Cincinnati could lose up to $45 million in federal funds if it cancels the $133 million streetcar project, according to a new letter from the Federal Transit Administration released on Thursday by Mayor Mark Mallory.
The letter confirms much of what was stated in a previous June 19 letter to Mallory, and it presumably acts as a warning to Mayor-elect John Cranley, who intends to permanently cancel ongoing construction on the streetcar project once he takes office in December.
Cranley previously said he could lobby the federal government to re-appropriate the money to other projects, but the FTA letter unequivocally states the money is only for the streetcar project.
“FTA’s oversight contractor for the Project informs me that the City’s expenditures plus committed costs on the Project as of this date exceed $116 million, which is approximately 88 percent of the total project cost,” wrote FTA administrator Peter Rogoff. “These commitments include many construction activities that cannot be easily reversed — the City has relocated utilities, embedded rail in City streets, and purchased streetcars. Should the City choose to prematurely terminate the Project, all cost associated with closing down the project, including any claims from the contractors, will not be eligible for any federal reimbursement.”
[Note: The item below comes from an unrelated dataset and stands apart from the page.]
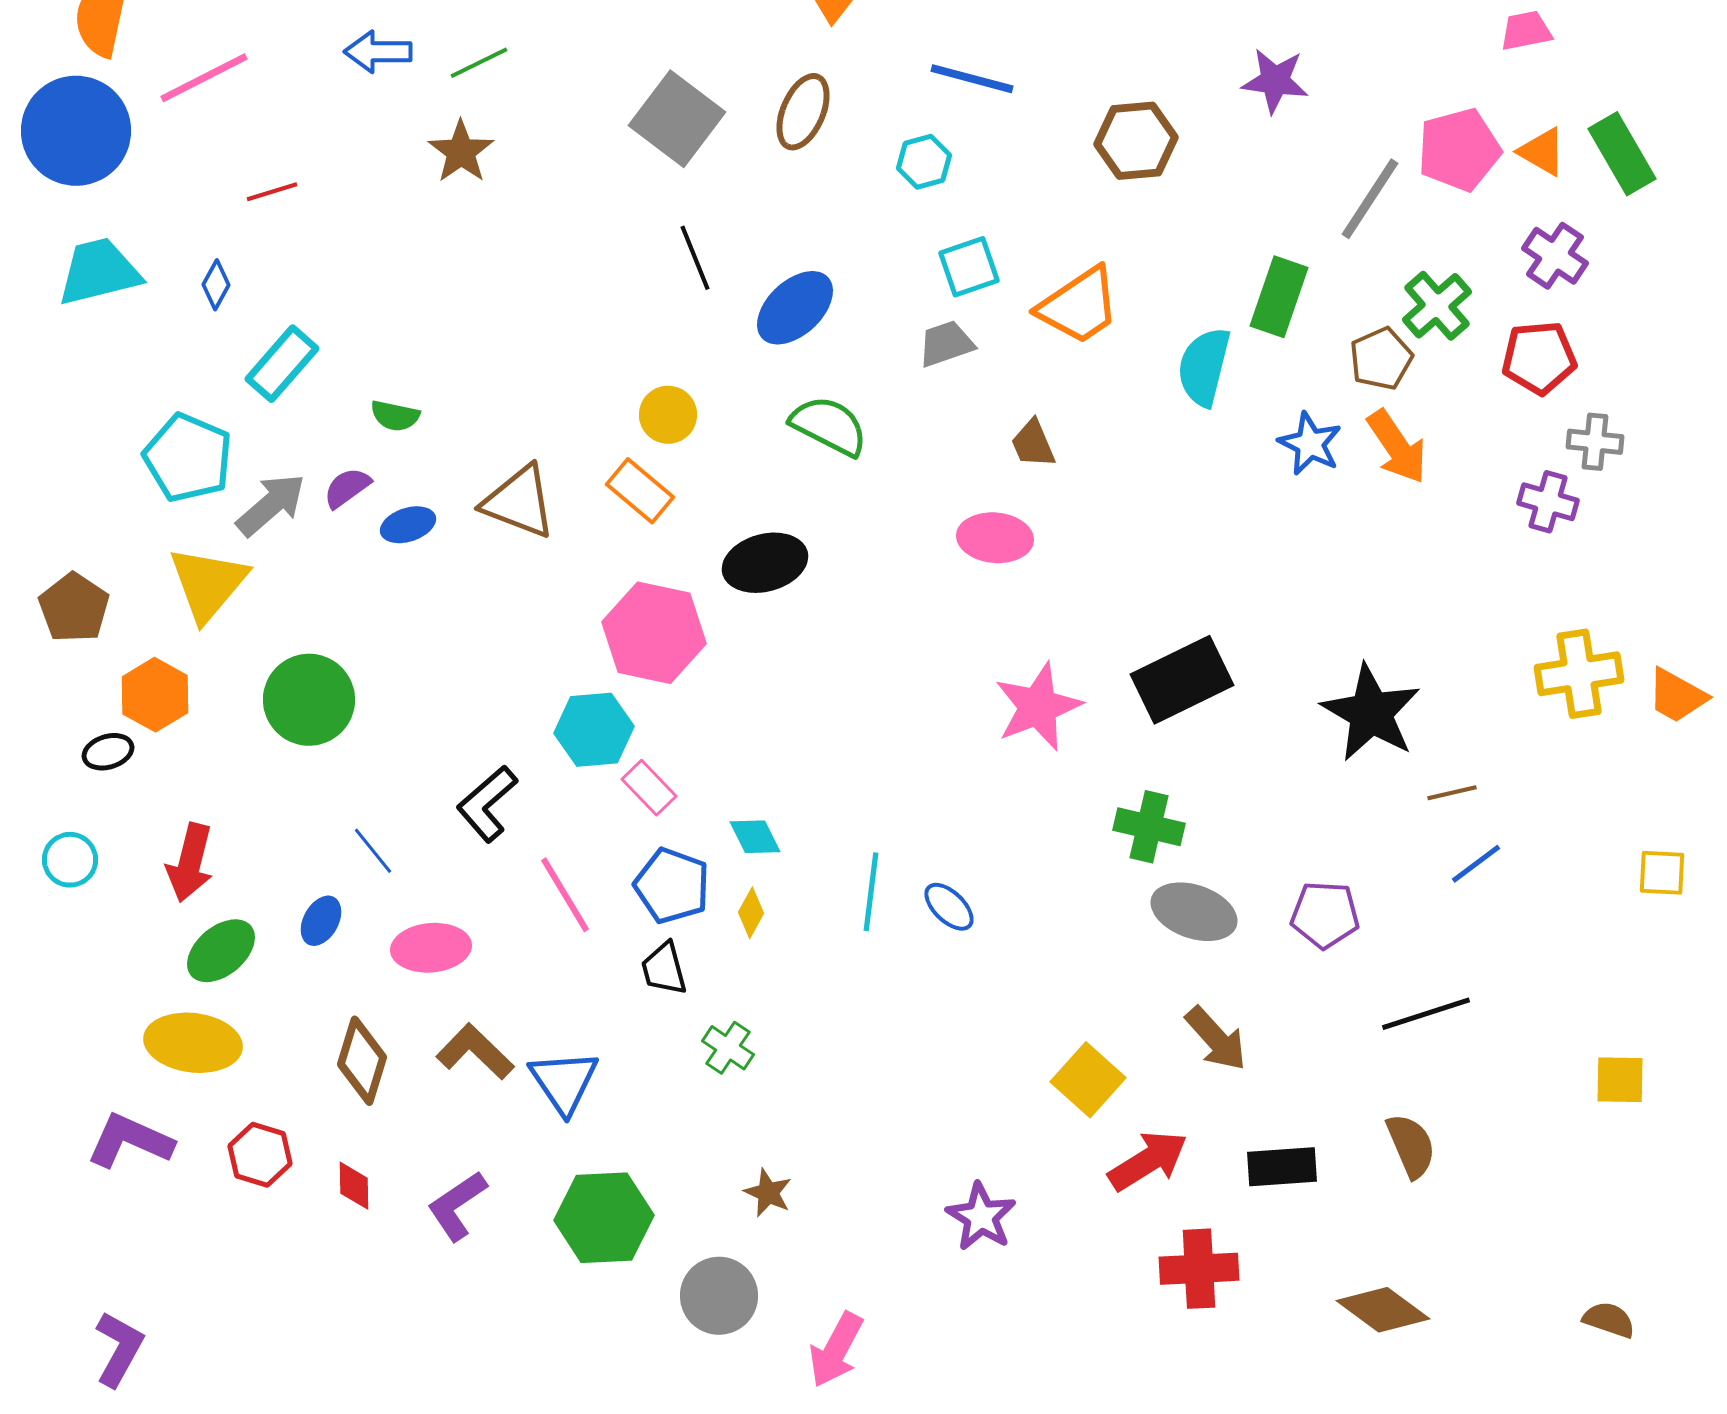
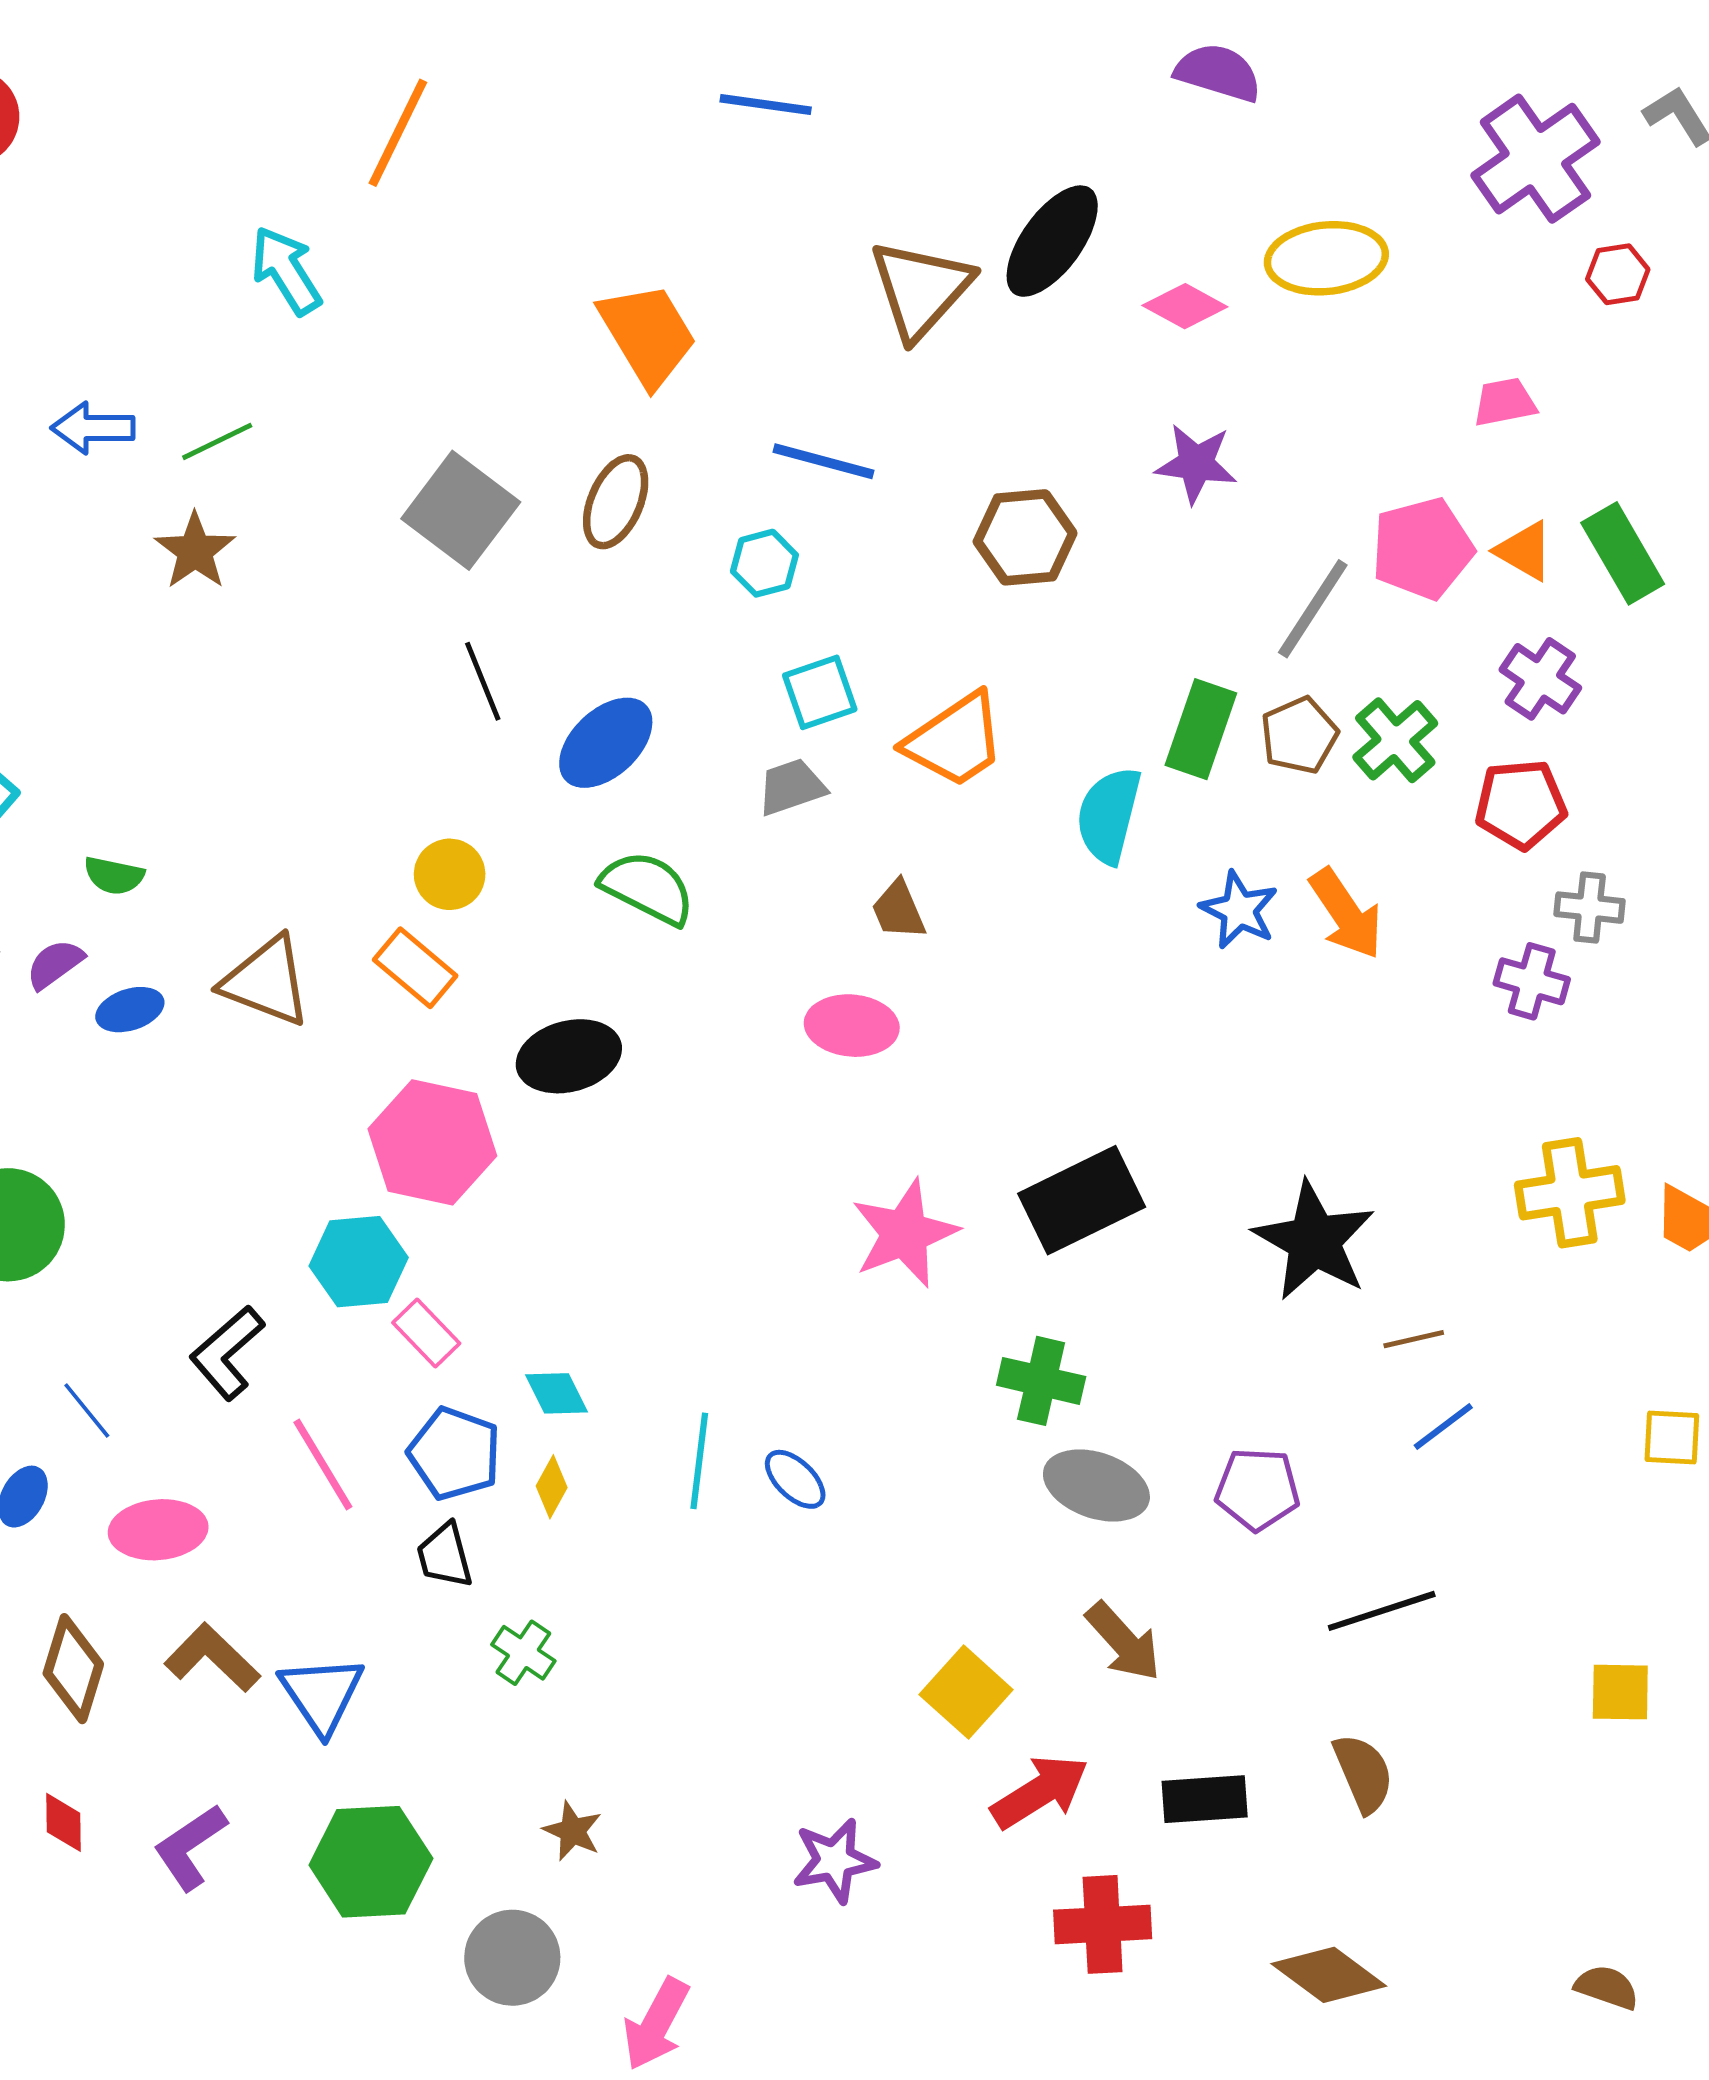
brown pentagon: (1381, 359) -> (1299, 735), moved
purple star: (981, 1217) -> (834, 1861), turned 30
The letter confirms that, as CityBeat originally reported, canceling the streetcar project carries its own costs.
Should the city cancel the project, it would first need to return nearly $41 million in federal grant money.
City spokesperson Meg Olberding previously told CityBeat
the city already spent $2 million of the federal funds. Olberding said the $2 million in repayments would need to come out of the operating budget
that pays for cops, firefighters and human services instead of the
capital budget that’s currently financing the streetcar project.
Since the operating budget has been structurally imbalanced since 2001, adding millions in costs could force the city to cut additional services or raise taxes.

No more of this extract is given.